President Cyril Ramaphosa said he would appear before the state capture commission of inquiry with "a great deal of pleasure" if he was called to do so.
He was answering questions in the National Council of Provinces on Tuesday when DA MP Cathy Labuschagne said to him: "It is impossible that you didn't know about the extent of state capture, especially as the DA was bringing it to your attention every time you, as deputy president appeared before Parliament."
She said Ramaphosa was in charge of state-owned enterprises while state capture flourished, and he did nothing to stop it.
She asked if he would appear before the commission if he was called.
Ramaphosa responded that state capture was a matter that affected every South African and that some of the things that came out of the commission, chaired by Deputy Chief Justice Raymond Zondo, surprised and shocked everybody.
"As far as I'm concerned, if the Zondo commission asks me to appear before it, I have no difficulty, I have no opposition. I will go with a great deal of pleasure if the Zondo commission says: 'President, come and appear,' because it is important that the people of South Africa get to know exactly what was happening in the state.
"To the extent that any of us has a story to tell, has something to put forward to the Zondo commission, we should never hide. We should go forward."
Ramaphosa claimed it was the ANC that asked that a commission be set up.
The commission is the result of former Public Protector Thuli Madonsela's report, State of Capture, which was released in November 2016. Madonsela's remedial actions included that former president Jacob Zuma appoint a commission into state capture, whose head had to be appointed by Chief Justice Mogoeng.
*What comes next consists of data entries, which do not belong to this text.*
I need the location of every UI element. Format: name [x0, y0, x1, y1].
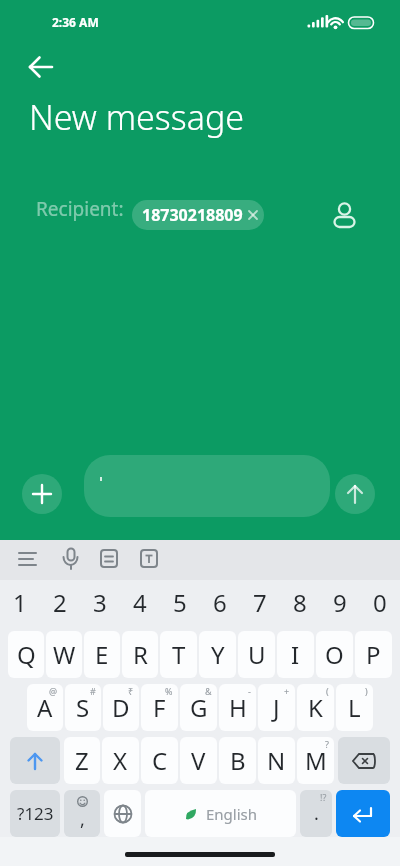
staticText: 8 — [293, 586, 307, 619]
button[interactable]: , — [64, 790, 100, 837]
staticText: @ — [49, 685, 58, 697]
button[interactable]: E — [84, 631, 120, 678]
staticText: , — [80, 807, 85, 832]
staticText: 18730218809 — [142, 204, 243, 226]
staticText: J — [273, 691, 280, 724]
staticText: O — [325, 638, 344, 671]
staticText: # — [90, 685, 96, 697]
staticText: E — [95, 638, 109, 671]
button[interactable]: H — [219, 684, 256, 731]
button[interactable]: 7 — [240, 580, 280, 625]
staticText: L — [348, 691, 361, 724]
button[interactable]: A — [27, 684, 63, 731]
staticText: 1 — [13, 586, 27, 619]
button[interactable] — [331, 200, 359, 228]
staticText: Z — [75, 744, 89, 777]
staticText: % — [165, 685, 173, 697]
button[interactable]: F — [141, 684, 178, 731]
staticText: 7 — [253, 586, 267, 619]
button[interactable]: X — [102, 737, 139, 784]
staticText: & — [205, 685, 212, 697]
staticText: T — [172, 638, 186, 671]
button[interactable]: R — [122, 631, 158, 678]
button[interactable]: Z — [64, 737, 100, 784]
staticText: + — [284, 685, 290, 697]
button[interactable]: 18730218809 — [132, 200, 264, 230]
button[interactable]: G — [180, 684, 217, 731]
staticText: English — [206, 804, 258, 824]
staticText: M — [305, 744, 327, 777]
staticText: V — [191, 744, 206, 777]
button[interactable]: D — [103, 684, 139, 731]
button[interactable] — [60, 547, 82, 571]
staticText: Y — [211, 638, 225, 671]
button[interactable]: Q — [8, 631, 44, 678]
button[interactable]: ?123 — [10, 790, 60, 837]
staticText: C — [152, 744, 168, 777]
staticText: 4 — [133, 586, 147, 619]
staticText: S — [76, 691, 90, 724]
staticText: X — [113, 744, 128, 777]
button[interactable]: 0 — [360, 580, 400, 625]
button[interactable]: 2 — [40, 580, 80, 625]
button[interactable]: W — [46, 631, 82, 678]
button[interactable]: 6 — [200, 580, 240, 625]
staticText: P — [366, 638, 381, 671]
staticText: D — [112, 691, 130, 724]
button[interactable]: Y — [199, 631, 236, 678]
button[interactable]: 1 — [0, 580, 40, 625]
staticText: G — [190, 691, 208, 724]
button[interactable] — [84, 455, 330, 517]
button[interactable] — [338, 737, 390, 784]
button[interactable]: L — [336, 684, 373, 731]
button[interactable]: English — [145, 790, 296, 837]
button[interactable]: N — [258, 737, 295, 784]
staticText: 6 — [213, 586, 227, 619]
staticText: Q — [17, 638, 36, 671]
button[interactable]: J — [258, 684, 295, 731]
staticText: H — [229, 691, 247, 724]
staticText: - — [248, 685, 251, 697]
button[interactable]: 3 — [80, 580, 120, 625]
button[interactable]: O — [316, 631, 353, 678]
staticText: ( — [326, 685, 329, 697]
staticText: 9 — [333, 586, 347, 619]
staticText: F — [153, 691, 166, 724]
button[interactable]: U — [238, 631, 275, 678]
button[interactable]: I — [277, 631, 314, 678]
button[interactable] — [335, 474, 375, 514]
staticText: N — [267, 744, 286, 777]
staticText: 0 — [373, 586, 387, 619]
button[interactable]: 4 — [120, 580, 160, 625]
staticText: ) — [365, 685, 368, 697]
button[interactable] — [104, 790, 141, 837]
button[interactable]: S — [65, 684, 101, 731]
button[interactable]: P — [355, 631, 392, 678]
button[interactable]: K — [297, 684, 334, 731]
button[interactable]: 9 — [320, 580, 360, 625]
staticText: 3 — [93, 586, 107, 619]
button[interactable]: . — [300, 790, 332, 837]
button[interactable]: 8 — [280, 580, 320, 625]
button[interactable]: V — [180, 737, 217, 784]
button[interactable]: 5 — [160, 580, 200, 625]
staticText: !? — [320, 791, 327, 803]
staticText: 2 — [53, 586, 67, 619]
button[interactable]: B — [219, 737, 256, 784]
staticText: New message — [29, 94, 245, 140]
staticText: ?123 — [17, 802, 54, 825]
button[interactable] — [22, 474, 62, 514]
staticText: . — [314, 801, 319, 826]
button[interactable] — [140, 549, 160, 569]
button[interactable] — [100, 549, 120, 569]
staticText: Recipient: — [36, 196, 124, 222]
button[interactable] — [28, 55, 54, 79]
button[interactable] — [10, 737, 60, 784]
button[interactable]: M — [297, 737, 334, 784]
button[interactable]: C — [141, 737, 178, 784]
staticText: I — [291, 638, 300, 671]
button[interactable]: T — [160, 631, 197, 678]
button[interactable] — [17, 549, 39, 569]
staticText: W — [53, 638, 76, 671]
button[interactable] — [336, 790, 390, 837]
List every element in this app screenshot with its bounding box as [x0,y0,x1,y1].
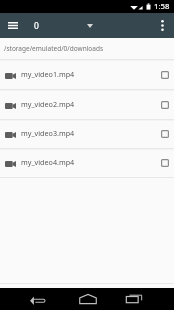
button[interactable]: Navigation menu [0,13,25,38]
staticText: 0 [34,20,39,32]
staticText: my_video2.mp4 [21,99,75,109]
button[interactable]: my_video4.mp4 [0,148,174,177]
button[interactable]: my_video1.mp4 [0,59,174,89]
button[interactable]: Select my_video4.mp4 [161,159,169,167]
staticText: my_video3.mp4 [21,128,75,138]
button[interactable]: Select my_video2.mp4 [161,101,169,109]
staticText: my_video4.mp4 [21,157,75,167]
button[interactable]: More options [150,13,174,38]
staticText: /storage/emulated/0/downloads [4,44,104,53]
button[interactable]: Select my_video1.mp4 [161,71,169,79]
button[interactable]: Home [69,288,107,310]
button[interactable]: my_video3.mp4 [0,119,174,148]
button[interactable]: my_video2.mp4 [0,89,174,119]
button[interactable]: Recent apps [115,288,153,310]
staticText: my_video1.mp4 [21,69,75,79]
button[interactable]: 0 [34,13,93,38]
button[interactable]: Back [18,288,56,310]
button[interactable]: Select my_video3.mp4 [161,130,169,138]
staticText: 1:58 [154,1,170,12]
Zuma unsuccessfully challenged this in court, and in January this year, on the eve of a crucial meeting of the ANC's national executive committee - which was expected to discuss his recall – Zuma announced the establishment of a commission of inquiry with Zondo as its head, following Mogoeng's recommendation, saying that "the matter cannot wait any longer".
Since the commission started its work, DA chief whip John Steenhuisen has campaigned for Ramaphosa be called to appear before it.